MACFADYEN: Eu tinha o livro, só não tinha lido. Sou um grande fã de Ben Macintyre, que escreveu muitas dessas histórias verdadeiras. Foi simplesmente delicioso porque você pensa: “Uau”.

Para te fazer uma pergunta um pouco boba, quando você faz um filme que o une a um colega Mr. Darcy, você compartilha alguma história sobre como é, ou é apenas um vínculo tácito que você tem?
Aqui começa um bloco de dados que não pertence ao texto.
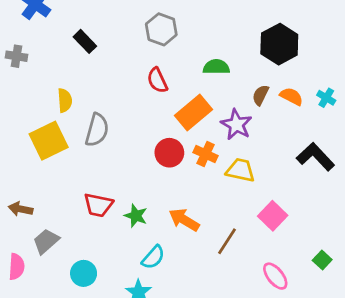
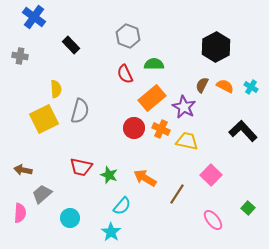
green semicircle: (216, 67) -> (154, 64), moved

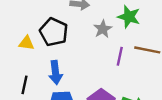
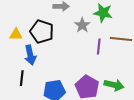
yellow triangle: (26, 43) -> (16, 34), moved
blue arrow: (55, 73) -> (30, 55), moved

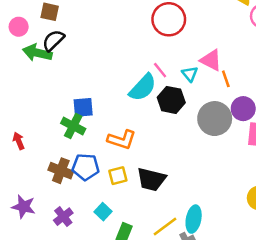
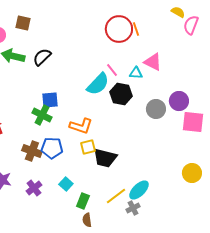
black semicircle: (53, 40) -> (42, 57), moved
cyan triangle: (190, 74) -> (136, 73), turned -48
orange line: (226, 79) -> (136, 29), moved
gray circle: (215, 119) -> (156, 109), size x0.7
yellow square: (118, 176) -> (88, 147), moved
cyan ellipse: (194, 219) -> (139, 190), turned 35

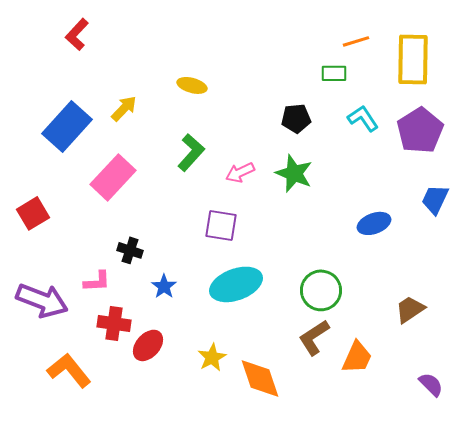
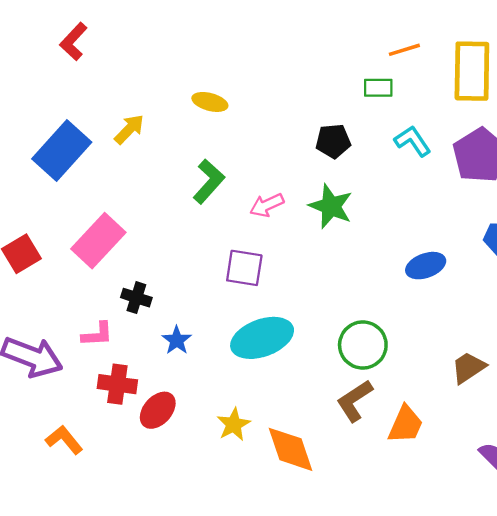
pink rectangle: (113, 177) -> (98, 241), moved
orange L-shape: (69, 370) -> (64, 440), size x0.7

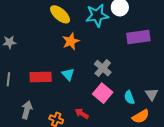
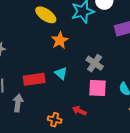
pink square: (103, 93) -> (97, 88), turned -30
gray arrow: (27, 110) -> (18, 103), moved

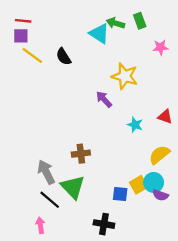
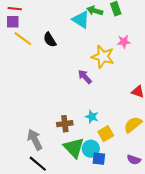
pink star: (161, 47) -> (124, 42), moved
cyan star: (135, 125) -> (92, 117), moved
cyan circle: (154, 182) -> (91, 149), moved
yellow square: (139, 185) -> (106, 134), moved
green triangle: (73, 187) -> (74, 148), moved

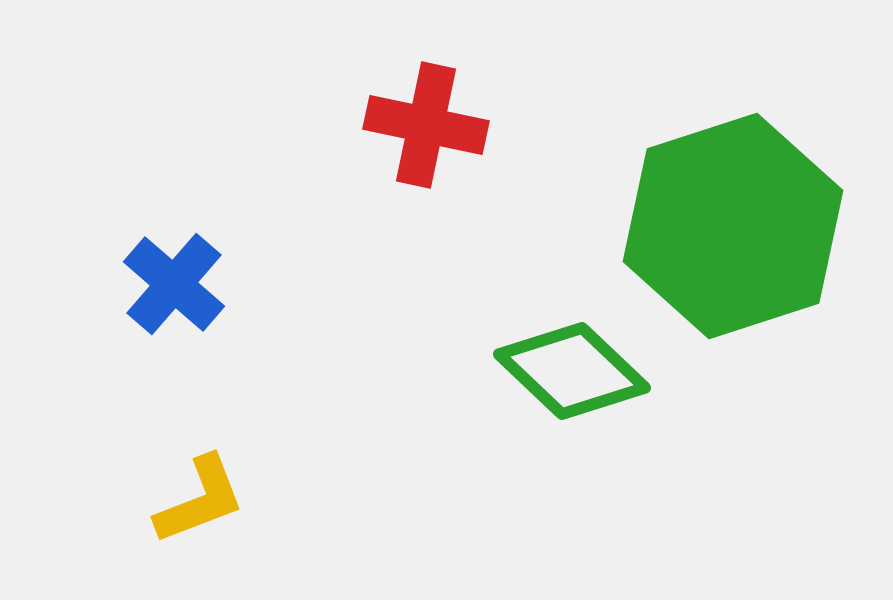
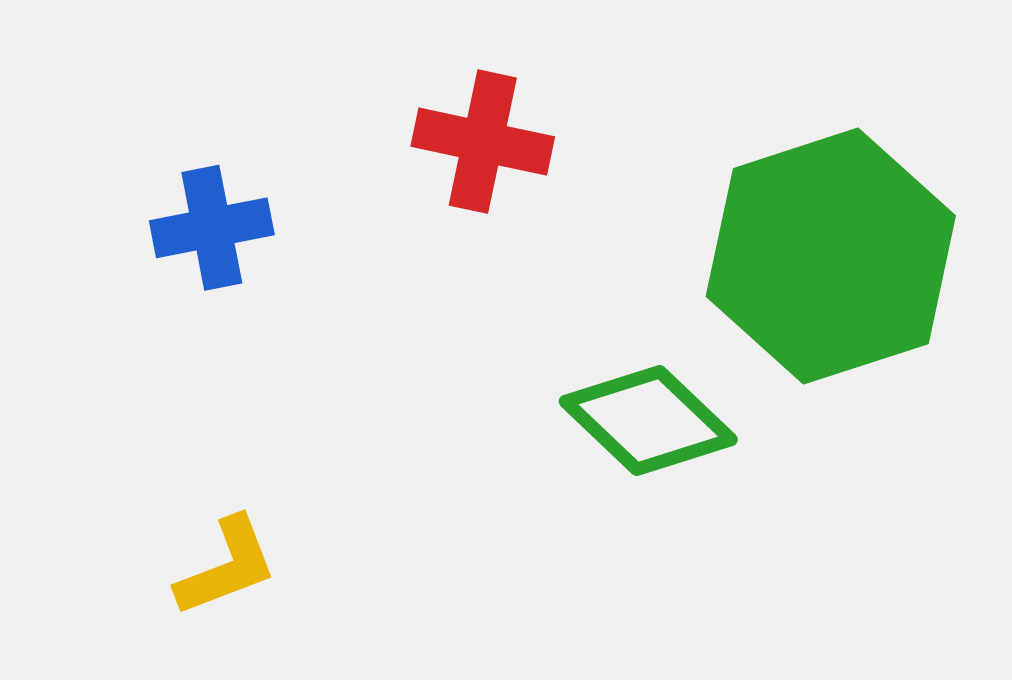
blue cross: (174, 284) -> (212, 228), moved, turned 38

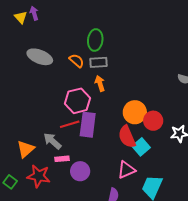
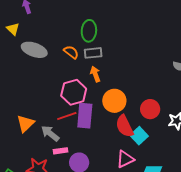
yellow triangle: (21, 17) -> (13, 29), moved
orange circle: (135, 112) -> (114, 101), moved
orange triangle: (26, 149) -> (26, 124), moved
MACFADYEN: É um vínculo profundo e não dito, onde você não fala sobre isso. Nós apenas nos olhamos. Não, falamos um pouco sobre isso, mas não muito. Nós apenas rimos disso. E então, nós dissemos: “Você acha que as pessoas vão nos perguntar sobre isso, quando tivermos que fazer a viagem?” É engraçado. Quando você interpreta alguém que é famoso na literatura, há um pouco de pressão. Você só pensa: “Ah, merda”. Então, nós dois rimos disso. Principalmente, eu adorei fazer o filme com Colin [Firth]. Quando eu estava começando a pensar que eu poderia ser um ator, eu estava assistindo coisas em que ele estava, quando eu tinha 14, 15, 16. Tem um filme que ele fez chamado Tumbledown, e outro chamado A Month in the Country , e eu o tinha visto no palco. Foi realmente adorável finalmente trabalhar com ele, 30 anos depois. Foi ótimo.


Como é trabalhar com alguém tão próximo por quem você foi influenciado anteriormente, e você admirava o trabalho dele, mas agora você está trabalhando com ele em um ponto de sua carreira em que seus colegas? Qual é a sensação?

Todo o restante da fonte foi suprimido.